Look through the listing for the word "compras". Copy each line that has it.

————

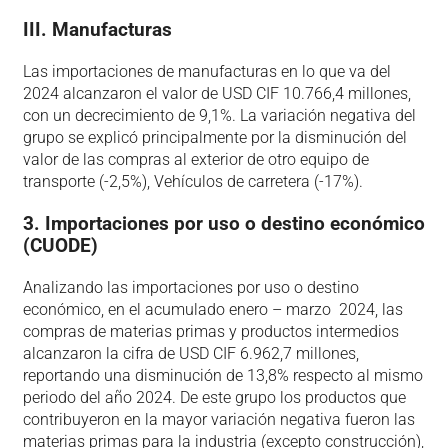
III. Manufacturas
Las importaciones de manufacturas en lo que va del
2024 alcanzaron el valor de USD CIF 10.766,4 millones,
con un decrecimiento de 9,1%. La variación negativa del
grupo se explicó principalmente por la disminución del
valor de las compras al exterior de otro equipo de
transporte (-2,5%), Vehículos de carretera (-17%).
3. Importaciones por uso o destino económico
(CUODE)
Analizando las importaciones por uso o destino
económico, en el acumulado enero – marzo 2024, las
compras de materias primas y productos intermedios
alcanzaron la cifra de USD CIF 6.962,7 millones,
reportando una disminución de 13,8% respecto al mismo
periodo del año 2024. De este grupo los productos que
contribuyeron en la mayor variación negativa fueron las
materias primas para la industria (excepto construcción),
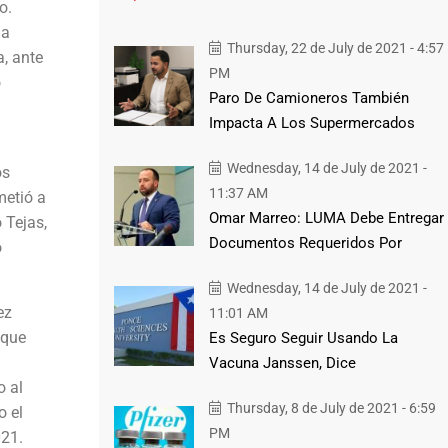
o.
la
Thursday, 22 de July de 2021 - 4:57
a, ante
PM
ó
Paro De Camioneros También
Impacta A Los Supermercados
Wednesday, 14 de July de 2021 -
os
11:37 AM
metió a
Omar Marreo: LUMA Debe Entregar
 Tejas,
Documentos Requeridos Por
ó
Wednesday, 14 de July de 2021 -
ez
11:01 AM
 que
Es Seguro Seguir Usando La
Vacuna Janssen, Dice
o al
Thursday, 8 de July de 2021 - 6:59
o el
PM
021.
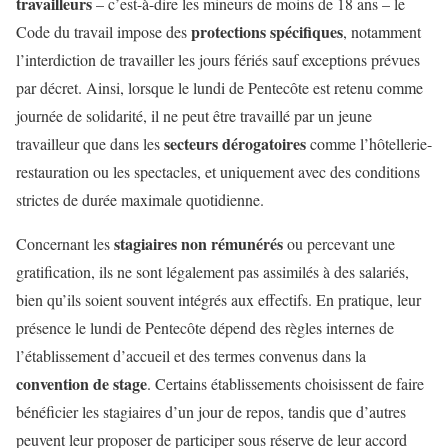
travailleurs
– c’est-à-dire les mineurs de moins de 18 ans – le
protections spécifiques
Code du travail impose des
, notamment
l’interdiction de travailler les jours fériés sauf exceptions prévues
par décret. Ainsi, lorsque le lundi de Pentecôte est retenu comme
journée de solidarité, il ne peut être travaillé par un jeune
secteurs dérogatoires
travailleur que dans les
comme l’hôtellerie-
restauration ou les spectacles, et uniquement avec des conditions
strictes de durée maximale quotidienne.
stagiaires non rémunérés
Concernant les
ou percevant une
gratification, ils ne sont légalement pas assimilés à des salariés,
bien qu’ils soient souvent intégrés aux effectifs. En pratique, leur
présence le lundi de Pentecôte dépend des règles internes de
l’établissement d’accueil et des termes convenus dans la
convention de stage
. Certains établissements choisissent de faire
bénéficier les stagiaires d’un jour de repos, tandis que d’autres
peuvent leur proposer de participer sous réserve de leur accord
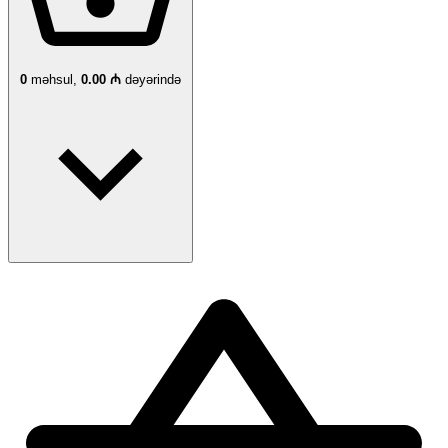
0
məhsul,
0.00 ₼
dəyərində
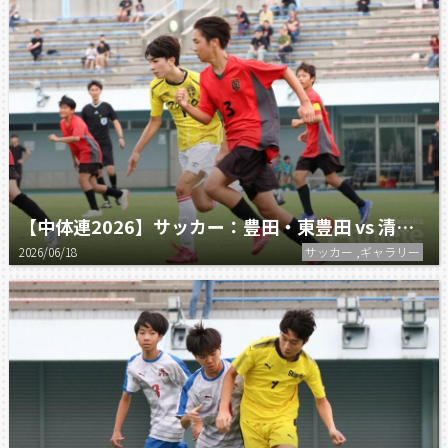
【中体連2026】サッカー：豊田・東豊田 vs 清水六
2026/06/18
サッカー ,ギャラリー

————

▶ **Exercise result**:
valor de las compras al exterior de otro equipo de
compras de materias primas y productos intermedios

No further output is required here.